While a good many millionaires will
agree that their fortunes were made in real estate, the honest ones will also
tell you that they’ve probably lost a few fortunes in real estate along the
way. This is a risky business and every property purchased doesn’t always pan
out to become a successful investment. There are many risks involved in real
estate investing and you would be going to battle unprepared if you didn’t take
a moment to carefully study these risks and work to avoid them when planning
your property investment strategy.
Unfortunately, there are very few one
size fits all risks for real estate investing, as each type of investing is
inherently different. This means that each type of real estate investment will
involve a new set of risks. Below you will find a brief overview of different
styles of investing and the common risks that are involved in each.
Rental
Properties
This type of investing offers some
risks that are unique and some that are also risks when investing in properties
that are lease-to-own or rent-to-own as well. First and foremost is the risk of
failing to make a profit. If the property in question cannot achieve an
adequate monthly income to cover the expenses of operating the property then it
is not a solid investment.
Other risks include the risk of
getting bad tenants.

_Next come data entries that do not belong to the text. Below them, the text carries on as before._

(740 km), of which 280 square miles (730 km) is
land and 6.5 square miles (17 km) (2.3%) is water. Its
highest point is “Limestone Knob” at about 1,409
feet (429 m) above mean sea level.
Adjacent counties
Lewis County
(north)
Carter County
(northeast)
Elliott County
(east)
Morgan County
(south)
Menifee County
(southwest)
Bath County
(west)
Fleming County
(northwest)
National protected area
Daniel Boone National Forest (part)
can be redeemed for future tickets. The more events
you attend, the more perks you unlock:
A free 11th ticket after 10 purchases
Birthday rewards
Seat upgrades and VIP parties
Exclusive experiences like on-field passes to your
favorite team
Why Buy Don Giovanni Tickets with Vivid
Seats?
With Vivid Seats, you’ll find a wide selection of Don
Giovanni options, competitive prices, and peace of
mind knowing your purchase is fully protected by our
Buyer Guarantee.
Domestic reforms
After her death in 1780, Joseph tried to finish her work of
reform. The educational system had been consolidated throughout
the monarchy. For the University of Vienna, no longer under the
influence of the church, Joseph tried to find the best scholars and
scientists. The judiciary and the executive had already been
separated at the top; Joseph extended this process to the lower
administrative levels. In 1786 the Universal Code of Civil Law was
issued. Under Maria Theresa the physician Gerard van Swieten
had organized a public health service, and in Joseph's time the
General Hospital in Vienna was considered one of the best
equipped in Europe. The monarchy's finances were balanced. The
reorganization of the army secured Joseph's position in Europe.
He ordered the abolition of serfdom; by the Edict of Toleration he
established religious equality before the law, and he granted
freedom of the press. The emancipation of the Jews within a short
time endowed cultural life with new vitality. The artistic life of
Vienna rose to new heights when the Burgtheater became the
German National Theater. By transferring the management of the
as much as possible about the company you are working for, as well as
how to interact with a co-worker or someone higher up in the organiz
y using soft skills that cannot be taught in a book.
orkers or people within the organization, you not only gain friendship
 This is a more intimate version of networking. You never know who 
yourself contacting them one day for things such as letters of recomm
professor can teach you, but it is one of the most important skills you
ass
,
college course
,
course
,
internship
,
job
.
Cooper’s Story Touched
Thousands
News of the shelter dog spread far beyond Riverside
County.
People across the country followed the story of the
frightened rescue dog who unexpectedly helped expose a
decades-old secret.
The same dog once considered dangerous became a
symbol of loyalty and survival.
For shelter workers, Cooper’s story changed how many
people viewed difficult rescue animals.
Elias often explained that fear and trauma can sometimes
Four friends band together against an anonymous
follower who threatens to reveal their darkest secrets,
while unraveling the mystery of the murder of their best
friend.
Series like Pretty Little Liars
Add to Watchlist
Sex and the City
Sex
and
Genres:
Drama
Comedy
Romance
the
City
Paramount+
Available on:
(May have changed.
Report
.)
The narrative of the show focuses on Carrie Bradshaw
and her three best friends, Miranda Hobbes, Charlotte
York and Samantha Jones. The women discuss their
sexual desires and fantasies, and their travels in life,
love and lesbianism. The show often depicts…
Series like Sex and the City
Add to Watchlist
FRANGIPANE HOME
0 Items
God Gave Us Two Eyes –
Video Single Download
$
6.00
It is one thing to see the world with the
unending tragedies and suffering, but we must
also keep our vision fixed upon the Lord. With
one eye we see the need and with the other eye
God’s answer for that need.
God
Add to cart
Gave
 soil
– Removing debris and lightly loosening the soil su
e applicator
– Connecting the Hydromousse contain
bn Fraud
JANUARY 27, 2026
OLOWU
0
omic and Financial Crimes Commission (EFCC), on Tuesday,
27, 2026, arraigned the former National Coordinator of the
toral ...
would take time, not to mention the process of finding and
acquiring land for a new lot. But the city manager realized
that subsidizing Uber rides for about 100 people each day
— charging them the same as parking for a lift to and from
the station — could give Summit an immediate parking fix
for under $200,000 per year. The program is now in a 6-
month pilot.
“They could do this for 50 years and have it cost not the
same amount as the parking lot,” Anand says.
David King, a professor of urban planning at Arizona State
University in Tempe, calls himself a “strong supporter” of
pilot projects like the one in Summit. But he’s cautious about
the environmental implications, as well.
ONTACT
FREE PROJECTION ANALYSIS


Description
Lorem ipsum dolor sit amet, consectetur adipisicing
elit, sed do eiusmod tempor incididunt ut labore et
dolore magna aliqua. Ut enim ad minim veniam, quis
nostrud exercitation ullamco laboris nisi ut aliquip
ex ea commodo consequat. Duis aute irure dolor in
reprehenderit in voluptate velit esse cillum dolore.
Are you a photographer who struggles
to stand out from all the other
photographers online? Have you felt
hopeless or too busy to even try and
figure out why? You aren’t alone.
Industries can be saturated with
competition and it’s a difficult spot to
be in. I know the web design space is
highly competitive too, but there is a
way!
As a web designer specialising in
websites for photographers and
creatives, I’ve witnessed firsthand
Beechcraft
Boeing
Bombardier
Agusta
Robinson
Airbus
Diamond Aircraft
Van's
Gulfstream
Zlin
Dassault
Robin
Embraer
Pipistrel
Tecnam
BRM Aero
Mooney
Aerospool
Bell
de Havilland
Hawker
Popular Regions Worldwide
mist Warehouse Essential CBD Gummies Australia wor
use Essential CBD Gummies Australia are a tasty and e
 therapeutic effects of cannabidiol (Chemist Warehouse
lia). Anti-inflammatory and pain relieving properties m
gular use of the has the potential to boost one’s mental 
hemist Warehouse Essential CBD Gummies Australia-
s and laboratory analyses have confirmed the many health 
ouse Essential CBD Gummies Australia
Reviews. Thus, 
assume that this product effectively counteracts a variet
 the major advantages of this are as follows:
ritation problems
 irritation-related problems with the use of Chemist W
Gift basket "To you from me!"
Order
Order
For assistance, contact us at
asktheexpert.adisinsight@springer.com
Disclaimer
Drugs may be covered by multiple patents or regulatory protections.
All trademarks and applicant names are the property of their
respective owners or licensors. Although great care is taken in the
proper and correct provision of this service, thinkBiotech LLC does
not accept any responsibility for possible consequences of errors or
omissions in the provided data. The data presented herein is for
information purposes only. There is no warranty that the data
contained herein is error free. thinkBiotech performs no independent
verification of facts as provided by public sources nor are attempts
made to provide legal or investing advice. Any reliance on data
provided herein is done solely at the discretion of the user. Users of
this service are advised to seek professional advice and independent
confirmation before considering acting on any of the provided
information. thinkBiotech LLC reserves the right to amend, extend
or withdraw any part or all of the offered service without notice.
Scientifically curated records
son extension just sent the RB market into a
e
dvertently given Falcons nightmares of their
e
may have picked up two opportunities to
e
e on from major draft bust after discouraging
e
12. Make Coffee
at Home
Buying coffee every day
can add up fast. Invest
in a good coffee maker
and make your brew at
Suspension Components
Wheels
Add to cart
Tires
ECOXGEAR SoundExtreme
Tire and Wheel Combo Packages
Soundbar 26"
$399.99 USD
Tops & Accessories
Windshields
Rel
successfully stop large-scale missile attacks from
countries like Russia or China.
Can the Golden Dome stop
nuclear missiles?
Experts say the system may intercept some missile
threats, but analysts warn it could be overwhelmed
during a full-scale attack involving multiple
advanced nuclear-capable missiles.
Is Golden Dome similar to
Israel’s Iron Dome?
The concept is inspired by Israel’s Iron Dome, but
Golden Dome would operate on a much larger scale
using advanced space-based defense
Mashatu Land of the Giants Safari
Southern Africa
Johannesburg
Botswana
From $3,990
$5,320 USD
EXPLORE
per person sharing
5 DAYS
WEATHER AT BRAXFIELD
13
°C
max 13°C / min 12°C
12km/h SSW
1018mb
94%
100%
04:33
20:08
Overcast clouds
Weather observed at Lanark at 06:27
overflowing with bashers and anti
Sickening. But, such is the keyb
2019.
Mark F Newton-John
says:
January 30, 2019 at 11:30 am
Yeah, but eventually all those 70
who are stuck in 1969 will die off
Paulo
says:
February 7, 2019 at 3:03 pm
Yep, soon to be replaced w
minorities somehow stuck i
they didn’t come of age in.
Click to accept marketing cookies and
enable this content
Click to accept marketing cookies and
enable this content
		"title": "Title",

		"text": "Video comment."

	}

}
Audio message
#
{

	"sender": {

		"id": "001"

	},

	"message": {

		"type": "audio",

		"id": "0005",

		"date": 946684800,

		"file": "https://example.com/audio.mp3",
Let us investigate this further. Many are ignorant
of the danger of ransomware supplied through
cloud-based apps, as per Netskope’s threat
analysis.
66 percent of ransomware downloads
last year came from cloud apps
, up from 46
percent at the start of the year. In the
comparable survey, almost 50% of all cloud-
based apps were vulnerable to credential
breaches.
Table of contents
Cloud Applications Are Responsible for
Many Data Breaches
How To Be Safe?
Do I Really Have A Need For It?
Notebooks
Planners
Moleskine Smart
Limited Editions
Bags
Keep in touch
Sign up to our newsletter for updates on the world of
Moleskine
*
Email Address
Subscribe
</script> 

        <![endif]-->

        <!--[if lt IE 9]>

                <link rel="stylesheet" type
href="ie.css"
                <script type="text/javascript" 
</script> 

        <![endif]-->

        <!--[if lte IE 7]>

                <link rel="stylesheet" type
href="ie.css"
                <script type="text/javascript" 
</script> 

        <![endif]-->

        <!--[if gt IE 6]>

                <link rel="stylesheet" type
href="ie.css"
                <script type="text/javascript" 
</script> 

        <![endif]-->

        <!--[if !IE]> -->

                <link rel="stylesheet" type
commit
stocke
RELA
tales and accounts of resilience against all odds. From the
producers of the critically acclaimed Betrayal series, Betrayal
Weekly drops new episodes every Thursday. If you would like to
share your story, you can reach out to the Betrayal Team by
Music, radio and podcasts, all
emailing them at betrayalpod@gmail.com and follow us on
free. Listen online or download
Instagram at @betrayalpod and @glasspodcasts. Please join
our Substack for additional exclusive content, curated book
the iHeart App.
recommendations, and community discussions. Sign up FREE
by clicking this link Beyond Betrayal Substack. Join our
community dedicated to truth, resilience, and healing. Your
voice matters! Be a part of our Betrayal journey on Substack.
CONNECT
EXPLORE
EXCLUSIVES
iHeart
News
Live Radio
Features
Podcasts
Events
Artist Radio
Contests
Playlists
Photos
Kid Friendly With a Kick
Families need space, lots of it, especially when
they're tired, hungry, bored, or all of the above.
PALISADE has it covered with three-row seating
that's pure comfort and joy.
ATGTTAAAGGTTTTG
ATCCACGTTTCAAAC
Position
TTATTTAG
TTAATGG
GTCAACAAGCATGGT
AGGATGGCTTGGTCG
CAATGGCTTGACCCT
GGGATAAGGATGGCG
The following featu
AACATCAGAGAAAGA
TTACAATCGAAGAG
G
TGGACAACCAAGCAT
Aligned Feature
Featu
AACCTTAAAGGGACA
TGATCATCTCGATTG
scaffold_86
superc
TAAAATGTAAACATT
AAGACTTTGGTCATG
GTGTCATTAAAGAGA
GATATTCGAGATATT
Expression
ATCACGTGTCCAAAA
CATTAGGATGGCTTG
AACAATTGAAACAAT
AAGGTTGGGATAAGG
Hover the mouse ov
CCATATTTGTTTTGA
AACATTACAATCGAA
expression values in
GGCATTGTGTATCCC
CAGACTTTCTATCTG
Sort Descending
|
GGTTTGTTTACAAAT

This is particularly hard on first time investors. Bad
tenants are costly and in some cases destructive (which leads to even greater
expense). Vacancies are another risk for rental properties. These properties
are only costing money as they sit empty rather than earning money as they were
intended. Short turnovers are in your best interest as are long-term tenants.
“Flipped”
Properties
This is one of the most enjoyable
types of property investments for many ‘hands on’ investors. This allows the
investor to roll up his or her sleeves and take an active role in creating the
masterpiece that will eventually bring in serious revenue (at least that is the
hope). This is also one of the riskier investments, particularly when trying to
turn a profit in what is known as a buyer’s market.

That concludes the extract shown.